When do you breach a certain infection trend, this is a statistical problem and in my opinion you can solve it with the Poisson cumulative distribution. The Poisson distribution is for event probabilities, it is like PDF(x,lambda) where lambda is the average event repetition rate, and where x is a chosen rate. The CDF is the primitive of the PDF, the CDF is used for computing criteria intervals.

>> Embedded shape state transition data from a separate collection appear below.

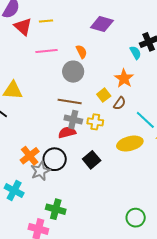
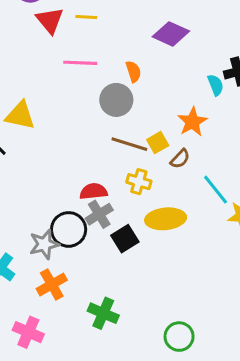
brown line: (70, 101) -> (129, 144), moved
gray cross: (73, 120) -> (99, 214), moved, turned 36
yellow ellipse: (130, 144) -> (166, 219), moved
orange cross: (30, 156) -> (52, 284), moved
green cross: (56, 209) -> (103, 313), moved

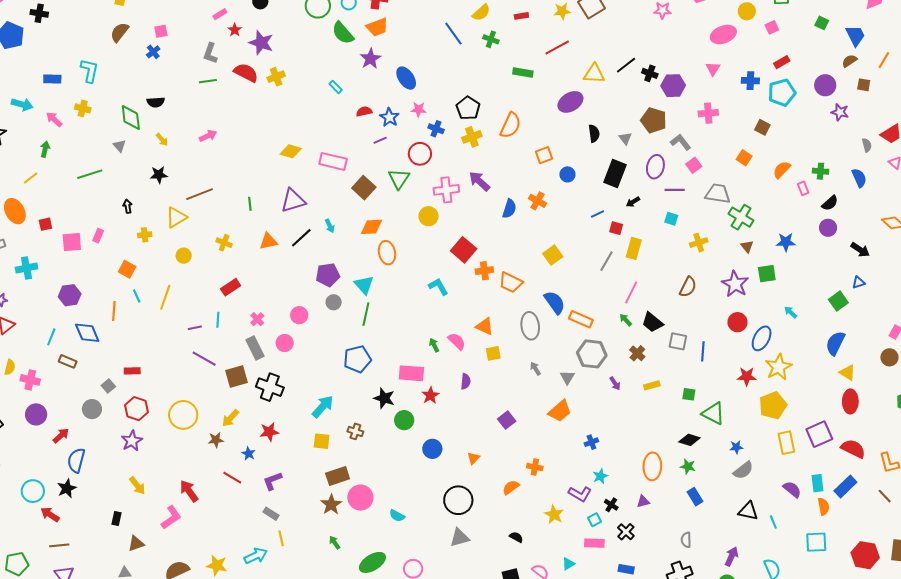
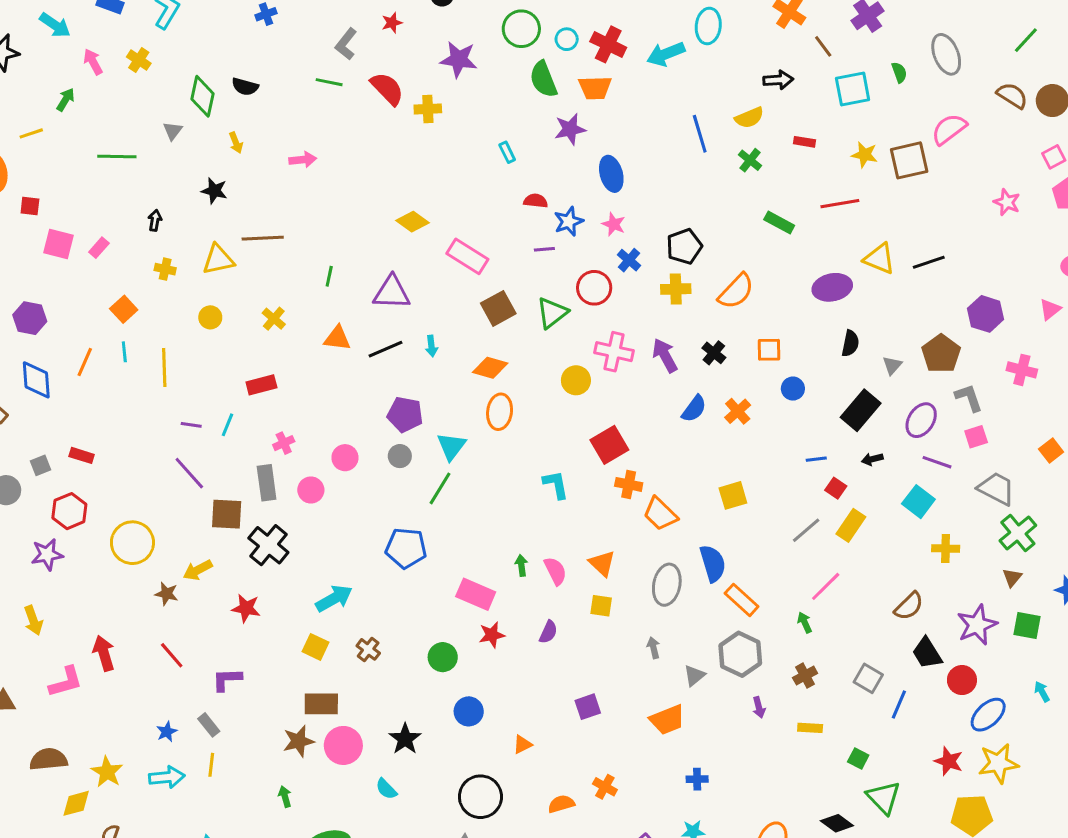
purple star: (261, 43) -> (459, 59), moved, turned -30
black cross: (650, 73) -> (714, 353), moved
cyan square: (671, 219) -> (918, 502), size x1.5
yellow line: (165, 297) -> (164, 367), turned -40
black trapezoid: (652, 322) -> (927, 653), moved
black star: (384, 398) -> (405, 739), moved
blue star: (249, 454) -> (167, 732), moved

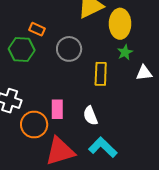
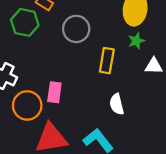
white semicircle: (90, 116) -> (117, 104), moved

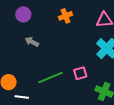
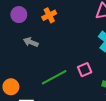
orange cross: (65, 16) -> (49, 15), moved

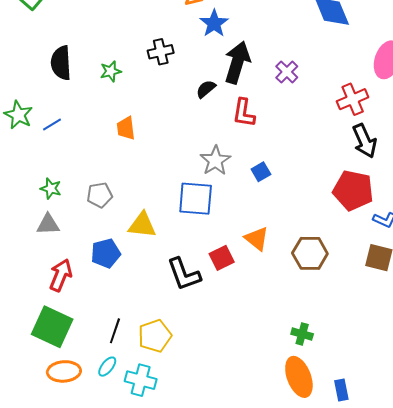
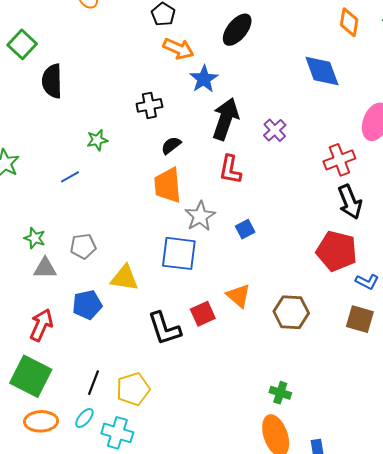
black semicircle: (61, 63) -> (52, 81), moved
green star: (111, 71) -> (97, 140), moved
black semicircle: (206, 89) -> (171, 145), moved
blue line: (52, 125) -> (70, 177), moved
orange trapezoid: (126, 128) -> (168, 185), moved, size x1.5
gray triangle: (48, 224) -> (45, 268), moved

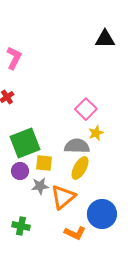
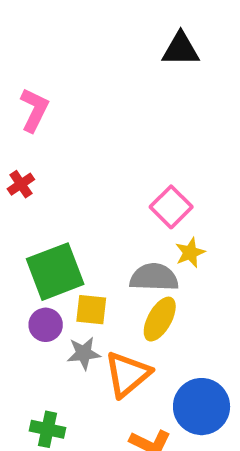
black triangle: (105, 39) -> (181, 49), moved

Our current rate of infections is 8000 per day, so the problem is, when could you claim a breach in that trend. 8000 on average means that every 10.8 seconds (on average) someone is infected during a day, this is the lambda parameter in the Poisson distribution.
Next you want the CDF of the Poison distribution to be above 90% or below 10% (this choice is arbitrary). For x=6 you will see that CDF_poisson(6,10.8) = 8.7% and for x=15 the CDF_poisson(15,10.8) = 91.77%.
For 1 infection every 6 seconds you find an upper bound of 14400 infections per day and for 1 infection every 15 seconds we get a lower bound of 5760 infections per day. The confidence interval [5760 .. 14400] is pretty wide open.
All discussions where people say, see, it is 500 more (or less) than yesterday are in my opinion therefore meaningless, you need more of a change to get out of the current regime.